Buckmeister’s idea about Customer Feedback Cards may not give us an objective

opinion since there would be two customer’s profiles willing to fill in these cards: loyal
clients and disappointed clients. This data would provide us extreme opinions that

would not be very useful.

This would leave us with both of Wallace’s proposals: Brand Image Monitoring Surveys

and the Customer Experience Study. However, as we mentioned before, the first

research that should be done is an exploratory one.

As an exploratory research, we thought that a focus group would be the best option,

but not the proposed one about taste tests. We would recommend facing the focus

group towards brand image, service and experience. The reason of this decision is to

get an in-depth overview of all the aspects of the restaurant, which would lead us to

the key problem.

The Brand Image Monitoring Surveys which consists on telephone surveys, although it

is expensive, would be very useful to get data from a wider segment, decreasing the

possibility of skewed information and validating the information collected before.

Finally, we would end up our market research with the Customer Experience Study

proposed by Wallace. This would imply the hiring of an external marketing firm which

would anonymously send experts to evaluate the Coop and its competitors on a

variety of specific criteria. This would help increase objectivity from a more

professional perspective.

b) We have predicted the Income Statement of 1995 with two options, only with the

marketing research and another one adding home delivery and co-branding.
The first one has been done considering that the marketing research would permit the

Coop maintain their previous sales growth and stop decelerating. To implement this,

we have calculated the average of the other previous years and added it to 1994.

Additionally, we have taken into account the expense of the market research, which

has been added to “advertising and research”. According to the case and our decisions,

the focus group cost would be the same as the one that McMichael proposed as the

taste test: $6,000. The BIMS costs $35,000 taken then average of their range. And

finally, we have added the CES which costs $45,600. In all of the cases, we have chosen

to hire an external firm to make it more objective.
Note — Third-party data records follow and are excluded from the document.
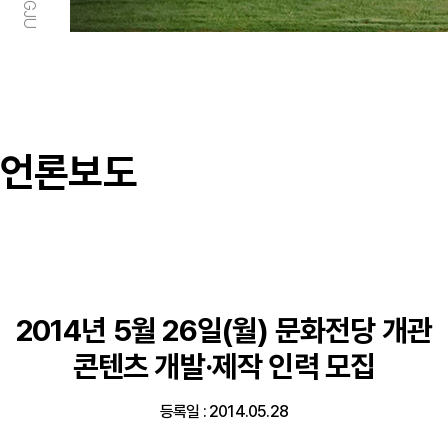
언론보도
2014년 5월 26일(월) 문화전당 개관
콘텐츠 개발·제작 인력 모집
등록일 : 2014.05.28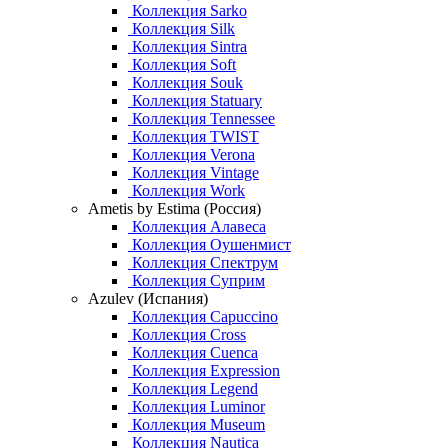
Коллекция Sarko
Коллекция Silk
Коллекция Sintra
Коллекция Soft
Коллекция Souk
Коллекция Statuary
Коллекция Tennessee
Коллекция TWIST
Коллекция Verona
Коллекция Vintage
Коллекция Work
Ametis by Estima (Россия)
Коллекция Алавеса
Коллекция Оушенмист
Коллекция Спектрум
Коллекция Суприм
Azulev (Испания)
Коллекция Capuccino
Коллекция Cross
Коллекция Cuenca
Коллекция Expression
Коллекция Legend
Коллекция Luminor
Коллекция Museum
Коллекция Nautica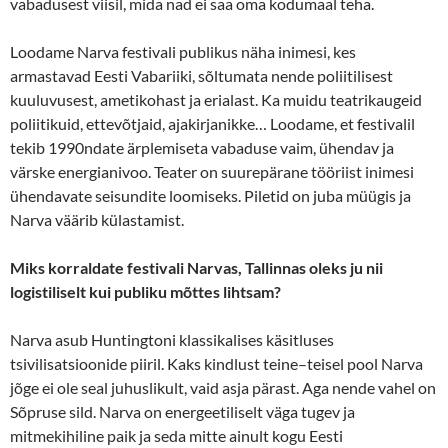
vabadusest viisil, mida nad ei saa oma kodumaal teha.
Loodame Narva festivali publikus näha inimesi, kes
armastavad Eesti Vabariiki, sõltumata nende poliitilisest
kuuluvusest, ametikohast ja erialast. Ka muidu teatrikaugeid
poliitikuid, ettevõtjaid, ajakirjanikke… Loodame, et festivalil
tekib 1990ndate ärplemiseta vabaduse vaim, ühendav ja
värske energianivoo. Teater on suurepärane tööriist inimesi
ühendavate seisundite loomiseks. Piletid on juba müügis ja
Narva väärib külastamist.
Miks korraldate festivali Narvas, Tallinnas oleks ju nii
logistiliselt kui publiku mõttes lihtsam?
Narva asub Huntingtoni klassikalises käsitluses
tsivilisatsioonide piiril. Kaks kindlust teine–teisel pool Narva
jõge ei ole seal juhuslikult, vaid asja pärast. Aga nende vahel on
Sõpruse sild. Narva on energeetiliselt väga tugev ja
mitmekihiline paik ja seda mitte ainult kogu Eesti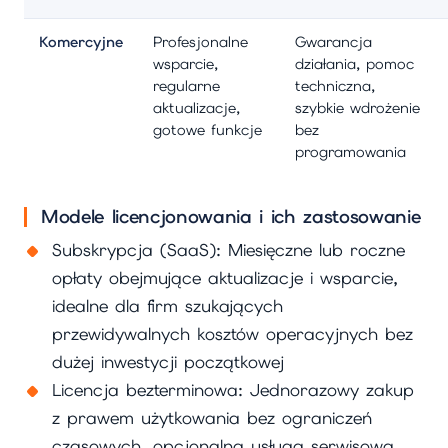
Komercyjne
Profesjonalne
Gwarancja
wsparcie,
działania, pomoc
regularne
techniczna,
aktualizacje,
szybkie wdrożenie
gotowe funkcje
bez
programowania
Modele licencjonowania i ich zastosowanie
Subskrypcja (SaaS): Miesięczne lub roczne
opłaty obejmujące aktualizacje i wsparcie,
idealne dla firm szukających
przewidywalnych kosztów operacyjnych bez
dużej inwestycji początkowej
Licencja bezterminowa: Jednorazowy zakup
z prawem użytkowania bez ograniczeń
czasowych, opcjonalna usługa serwisowa,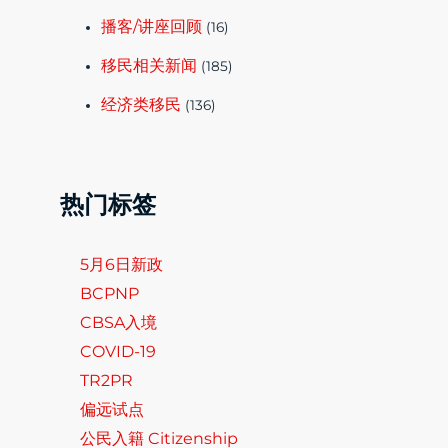
播客/讲座回顾
(16)
移民相关新闻
(185)
经济类移民
(136)
热门标签
5月6日新政
BCPNP
CBSA入境
COVID-19
TR2PR
偏远试点
公民入籍 Citizenship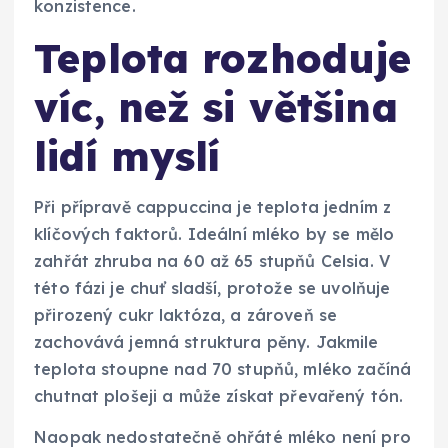
konzistence.
Teplota rozhoduje
víc, než si většina
lidí myslí
Při přípravě cappuccina je teplota jedním z
klíčových faktorů. Ideální mléko by se mělo
zahřát zhruba na 60 až 65 stupňů Celsia. V
této fázi je chuť sladší, protože se uvolňuje
přirozený cukr laktóza, a zároveň se
zachovává jemná struktura pěny. Jakmile
teplota stoupne nad 70 stupňů, mléko začíná
chutnat plošeji a může získat převařený tón.
Naopak nedostatečně ohřáté mléko není pro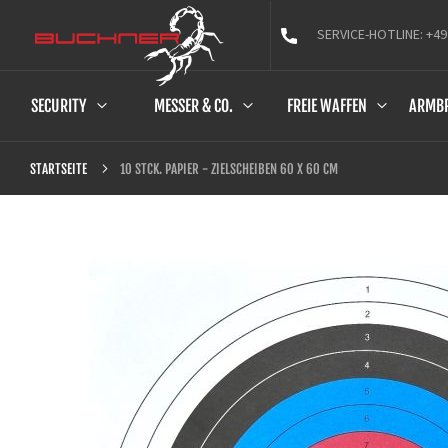
SERVICE-HOTLINE: +49
SECURITY
MESSER & CO.
FREIE WAFFEN
ARMB
10 STCK. PAPIER - ZIELSCHEIBEN 60 X 60 CM
STARTSEITE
The last column would be the same as 1995 adding the assumptions of home delivery

and co-branding as we consider them positive for the Coop. The first assumption

concerned sales. We have predicted that it will grow 30%, as we would get into a new

segment which would double the size of the one we where before, as shown in Exhibit

3. Additionally, concerning management and team labor, costs would drop 20% due to

the co-branding benefits of sharing some fixed costs.

1995 with home


delivery and co-
1990 1991 1992 1993 1994 1995 branding
sales 40,20 44,20 48,70 53,50 58,90 64,80 84,24
food and paper 16,30 17,90 19,70 21,70 23,90 26,30 34,13
management and team labor 7,70 8,40 8,90 9,50 10,00 10,68 8,54
benefits 0,80 0,90 1,00 1,10 1,20 1,33 1,33
total labor and benefits 8,50 9,30 9,90 10,60 11,20 12,00 9,87
contribution 15,40 17,00 19,10 21,20 23,80 26,54 40,24
advertising and research 2,50 2,80 3,40 3,20 3,40 4,56 4,56
retail store operations 3,30 3,60 4,20 4,40 5,00 5,55 4,44
operating margin 9,60 10,60 11,50 13,60 15,40 17,34 31,24
general and administrative 5,90 6,50 7,30 7,80 8,60 9,45 9,45
net operating income 3,70 4,10 4,20 5,80 6,80 7,97 21,79

Although the financial assumptions are only representative predictions, we have tried

to adjust it as much as possible taking into account the limited information we had.